See here for a good explanation: http://alignedleft.com/tutorials/d3/chaining-methods

  • enter-function (D3): The method .enter() checks the DOM, and then the data being handed to it. If there are more data values than corresponding DOM elements, then .enter() returns an enter-selection that represents the elements that need to be added to the DOM (so: The enter selection contains all data elements that have not yet been bound to an existing DOM element.). Usually it is followed by .append() to add the elements to the DOM. Here you find more info: http://d3indepth.com/enterexit/ and http://alignedleft.com/tutorials/d3/binding-data.
  • exit-function (D3): The opposite of the enter-function. If there are less data values than corresponding DOM elements, then .exit() returns the elements that need to be removed from the DOM. Usually followed by .remove() to actually remove the surplus elements. This link can help: http://d3indepth.com/enterexit/
  • key function (D3): The key function tells D3 how to join the data to the elements. If you don’t supply a key function, the default key function is used, so the indices of the array (0, 1, 2, …). Work through the detailed explanation on this link to understand the key function: https://stackoverflow.com/questions/24175624/d3-key-function
  • antimeridian problem: This problem arises because when you want to display the spherical earth on a flat map using a projection, you must cut the globe once. Many world maps are centered around the prime meridian (going through Greenwich, London) and thus cut at the antemeridian (180° longitude). Representing a line passing over the 180° meridian is therefore not so easy. The solution is presented at the end of this: https://macwright.org/2016/09/26/the-180th-meridian.html. It is recommended for a line going over 180° longitude to split it up in 2 parts, so that no part crosses the antimeridian.
  • spherical topology: the topology on a sphere, meaning it is closed, has no boundary and no holes.
  • great circle: You can imagine a great circle as an intersection of a sphere with a plane passing through the center of the sphere. This means that the diameter of the great circle equals the diameter of the sphere.
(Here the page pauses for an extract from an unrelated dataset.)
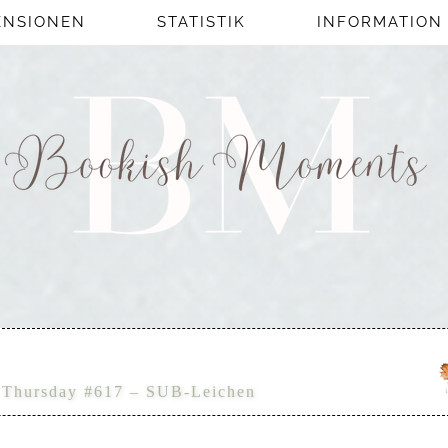
ENSIONEN
STATISTIK
INFORMATION
 Thursday #617 – SUB-Leichen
The shortest distance on the sphere between any 2 points on the sphere (so the path a plane should fly) is a great circle. This is why a plane travelling between North America and Europe goes so far North – because it roughly follows the great circle.

Week 4

  • perspective view: a non-orthographic view, meaning that you see the space not straight down (like it would be the case on a map), but in an oblique angle.
  • block diagram: a map-related representation (so not a map in itself). Often used in geology. This shows an example: http://valvehome.us/block-diagram-geology/block-diagram-geology-geology-lab-final-geology-with-yihun-oklahoma-state-college/
  • map-related representations: Such a thing shows spatial information like a map does, but is not a map in itself. Examples are block diagrams, (virtual) globes or panoramas. A map is orthographic, whereas map-related representations are non-orthographic.
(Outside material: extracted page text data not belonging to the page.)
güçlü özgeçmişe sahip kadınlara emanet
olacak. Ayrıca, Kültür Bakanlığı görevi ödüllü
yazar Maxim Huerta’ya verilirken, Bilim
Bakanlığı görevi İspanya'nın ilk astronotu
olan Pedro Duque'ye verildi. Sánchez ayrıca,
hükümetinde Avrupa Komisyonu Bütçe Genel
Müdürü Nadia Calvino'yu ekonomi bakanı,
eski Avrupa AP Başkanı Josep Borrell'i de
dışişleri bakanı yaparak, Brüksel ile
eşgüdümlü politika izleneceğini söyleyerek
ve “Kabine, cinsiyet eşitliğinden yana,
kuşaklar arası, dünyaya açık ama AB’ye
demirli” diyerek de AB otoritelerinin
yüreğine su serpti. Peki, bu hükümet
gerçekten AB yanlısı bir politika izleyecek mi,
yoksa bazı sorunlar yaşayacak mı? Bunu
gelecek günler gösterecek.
  • virtual globe: an interactive, three-dimensional software representation of the earth. The user can virtually move around by zooming or changing the camera angle. The most famous virtual globe today is Google Maps.
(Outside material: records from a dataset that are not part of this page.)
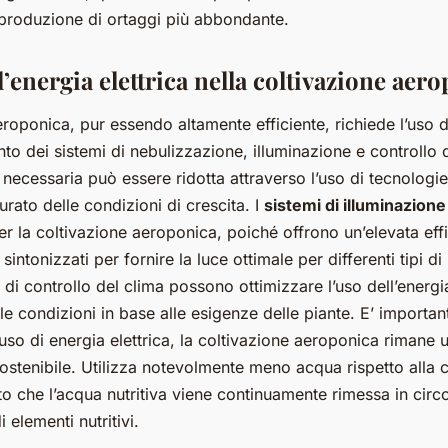
 produzione di ortaggi più abbondante.
’energia elettrica nella coltivazione aer
roponica, pur essendo altamente efficiente, richiede l’uso di
to dei sistemi di nebulizzazione, illuminazione e controllo 
a necessaria può essere ridotta attraverso l’uso di tecnologie e
rato delle condizioni di crescita. I
sistemi di illuminazione
er la coltivazione aeroponica, poiché offrono un’elevata eff
ntonizzati per fornire la luce ottimale per differenti tipi di p
i di controllo del clima possono ottimizzare l’uso dell’energ
e condizioni in base alle esigenze delle piante. E’ importa
uso di energia elettrica, la coltivazione aeroponica rimane 
stenibile. Utilizza notevolmente meno acqua rispetto alla c
ato che l’acqua nutritiva viene continuamente rimessa in circ
 elementi nutritivi.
  • GPU: stands for graphics processing unit. This is a processing unit in computers that is specialised in the calculation of graphics. Its strength is the big number of small processors, so that it can run several calculations in parallel.
  • OpenGL: Open Graphics Library. This is a programming interface independent of a programming language or platform. It can be used to develop programs that use 3D graphics. It is used to communicate with the GPU.
  • WebGL: This is a graphics library that enables an allowes the use of animated 3D graphics or web maps in the web. It is a JavaScript API. It is the browser version of OpenGL. It is hard to use as it is very close to the hardware.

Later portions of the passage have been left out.